→ **What is expected**:
Every line of the records below that has the word "августа" should be copied.

→ **Stored entries**:
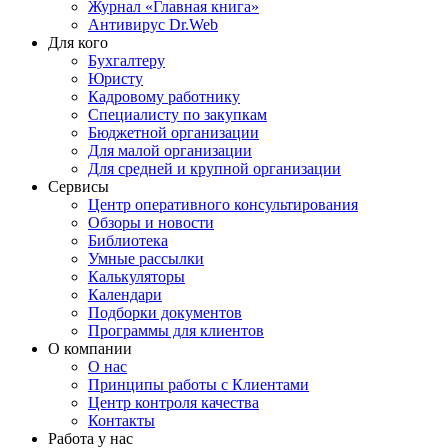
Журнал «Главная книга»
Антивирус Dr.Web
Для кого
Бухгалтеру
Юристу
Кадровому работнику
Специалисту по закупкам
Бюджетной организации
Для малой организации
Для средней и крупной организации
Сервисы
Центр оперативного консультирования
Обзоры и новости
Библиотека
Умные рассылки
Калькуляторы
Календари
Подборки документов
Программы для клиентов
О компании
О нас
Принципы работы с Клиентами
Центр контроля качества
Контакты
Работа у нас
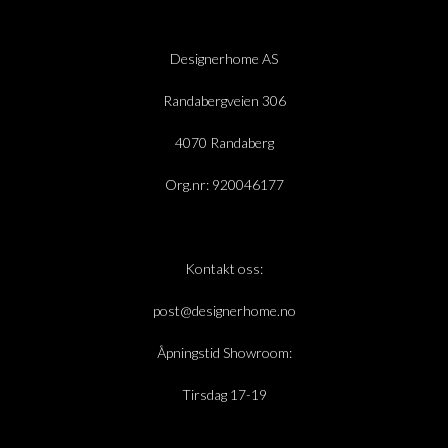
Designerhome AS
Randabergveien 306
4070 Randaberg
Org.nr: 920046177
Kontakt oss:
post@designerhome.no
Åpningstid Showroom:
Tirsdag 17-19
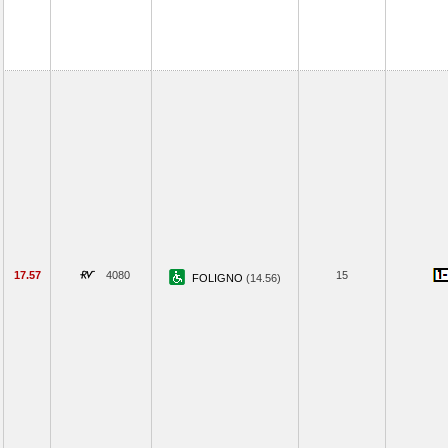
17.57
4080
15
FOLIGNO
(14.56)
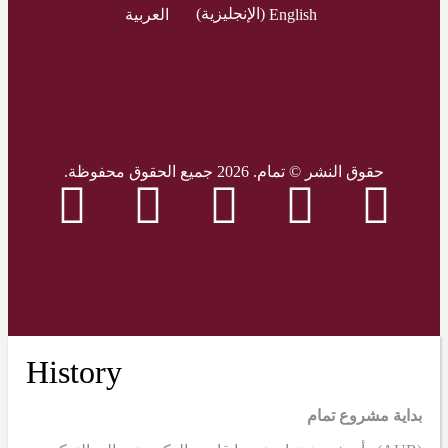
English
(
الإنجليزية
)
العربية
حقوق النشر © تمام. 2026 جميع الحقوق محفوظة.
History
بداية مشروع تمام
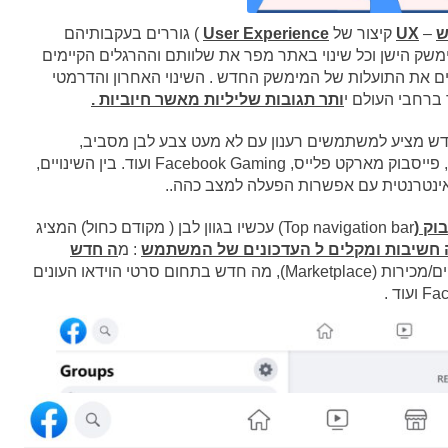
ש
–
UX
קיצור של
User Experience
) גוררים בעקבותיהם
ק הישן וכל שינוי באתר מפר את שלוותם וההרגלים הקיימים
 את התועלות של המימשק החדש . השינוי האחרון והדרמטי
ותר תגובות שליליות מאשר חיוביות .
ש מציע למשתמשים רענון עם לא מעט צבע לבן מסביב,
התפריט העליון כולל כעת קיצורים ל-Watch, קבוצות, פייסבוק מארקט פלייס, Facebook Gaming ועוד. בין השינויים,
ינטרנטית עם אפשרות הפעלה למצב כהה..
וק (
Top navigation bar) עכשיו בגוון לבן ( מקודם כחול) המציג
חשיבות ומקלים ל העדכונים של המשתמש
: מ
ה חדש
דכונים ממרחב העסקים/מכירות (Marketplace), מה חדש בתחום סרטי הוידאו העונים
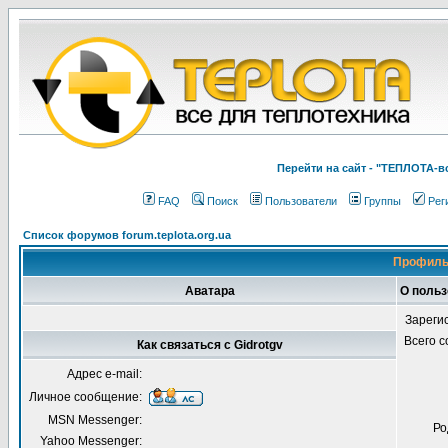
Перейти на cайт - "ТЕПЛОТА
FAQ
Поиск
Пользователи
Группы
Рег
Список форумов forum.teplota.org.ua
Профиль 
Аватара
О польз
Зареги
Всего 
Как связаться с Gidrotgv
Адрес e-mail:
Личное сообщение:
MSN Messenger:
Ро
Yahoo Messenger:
* * *
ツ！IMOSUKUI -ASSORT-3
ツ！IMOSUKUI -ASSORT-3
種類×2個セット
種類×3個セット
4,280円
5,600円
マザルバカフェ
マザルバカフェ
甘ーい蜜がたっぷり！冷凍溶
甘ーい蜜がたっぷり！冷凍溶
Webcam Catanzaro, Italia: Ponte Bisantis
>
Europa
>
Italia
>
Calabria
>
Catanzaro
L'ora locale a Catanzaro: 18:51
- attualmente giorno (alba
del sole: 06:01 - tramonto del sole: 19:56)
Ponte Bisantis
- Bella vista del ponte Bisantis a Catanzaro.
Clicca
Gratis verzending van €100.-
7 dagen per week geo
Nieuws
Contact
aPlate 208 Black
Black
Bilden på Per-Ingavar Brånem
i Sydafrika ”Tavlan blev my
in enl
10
...
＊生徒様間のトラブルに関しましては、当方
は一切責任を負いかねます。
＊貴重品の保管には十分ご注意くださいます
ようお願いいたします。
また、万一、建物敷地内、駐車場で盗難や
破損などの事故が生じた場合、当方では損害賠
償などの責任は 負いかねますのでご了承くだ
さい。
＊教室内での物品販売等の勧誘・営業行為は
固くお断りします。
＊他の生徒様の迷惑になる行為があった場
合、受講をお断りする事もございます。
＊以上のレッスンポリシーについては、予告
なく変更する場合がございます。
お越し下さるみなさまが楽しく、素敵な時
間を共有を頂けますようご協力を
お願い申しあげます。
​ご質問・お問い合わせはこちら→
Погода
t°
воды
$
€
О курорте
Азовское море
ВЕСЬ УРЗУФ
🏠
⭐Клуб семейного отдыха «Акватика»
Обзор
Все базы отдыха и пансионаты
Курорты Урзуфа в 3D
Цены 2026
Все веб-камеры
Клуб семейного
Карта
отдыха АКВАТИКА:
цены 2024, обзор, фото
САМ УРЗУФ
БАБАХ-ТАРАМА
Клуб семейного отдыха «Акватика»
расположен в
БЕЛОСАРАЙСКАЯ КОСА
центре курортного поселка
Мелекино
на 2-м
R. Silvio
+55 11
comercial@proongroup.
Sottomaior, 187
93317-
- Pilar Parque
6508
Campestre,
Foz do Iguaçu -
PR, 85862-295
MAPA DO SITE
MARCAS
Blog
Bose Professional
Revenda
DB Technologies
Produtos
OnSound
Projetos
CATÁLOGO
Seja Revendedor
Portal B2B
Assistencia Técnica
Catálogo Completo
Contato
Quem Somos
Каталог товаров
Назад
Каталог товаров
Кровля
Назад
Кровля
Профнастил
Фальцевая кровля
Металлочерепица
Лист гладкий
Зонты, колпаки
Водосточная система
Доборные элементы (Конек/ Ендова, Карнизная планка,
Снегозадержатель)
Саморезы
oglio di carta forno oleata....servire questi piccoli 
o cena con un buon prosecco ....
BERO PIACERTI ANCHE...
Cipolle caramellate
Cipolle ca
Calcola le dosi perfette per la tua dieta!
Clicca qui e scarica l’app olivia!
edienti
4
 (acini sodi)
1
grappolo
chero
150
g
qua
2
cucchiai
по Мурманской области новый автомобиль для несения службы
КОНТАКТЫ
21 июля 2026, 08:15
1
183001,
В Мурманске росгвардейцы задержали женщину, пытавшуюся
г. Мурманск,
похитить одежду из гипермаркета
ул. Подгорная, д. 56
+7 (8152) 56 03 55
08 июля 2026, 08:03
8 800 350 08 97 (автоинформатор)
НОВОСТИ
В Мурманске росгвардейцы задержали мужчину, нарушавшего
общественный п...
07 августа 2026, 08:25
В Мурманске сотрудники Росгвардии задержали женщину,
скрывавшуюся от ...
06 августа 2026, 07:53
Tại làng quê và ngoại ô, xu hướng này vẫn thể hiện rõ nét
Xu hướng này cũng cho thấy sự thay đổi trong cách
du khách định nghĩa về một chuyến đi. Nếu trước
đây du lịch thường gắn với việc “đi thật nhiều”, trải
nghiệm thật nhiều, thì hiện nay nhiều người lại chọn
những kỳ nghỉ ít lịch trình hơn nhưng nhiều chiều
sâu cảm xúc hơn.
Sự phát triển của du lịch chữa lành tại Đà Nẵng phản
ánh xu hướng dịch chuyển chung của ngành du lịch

→ **Response to the task**:
07 августа 2026, 08:25
06 августа 2026, 07:53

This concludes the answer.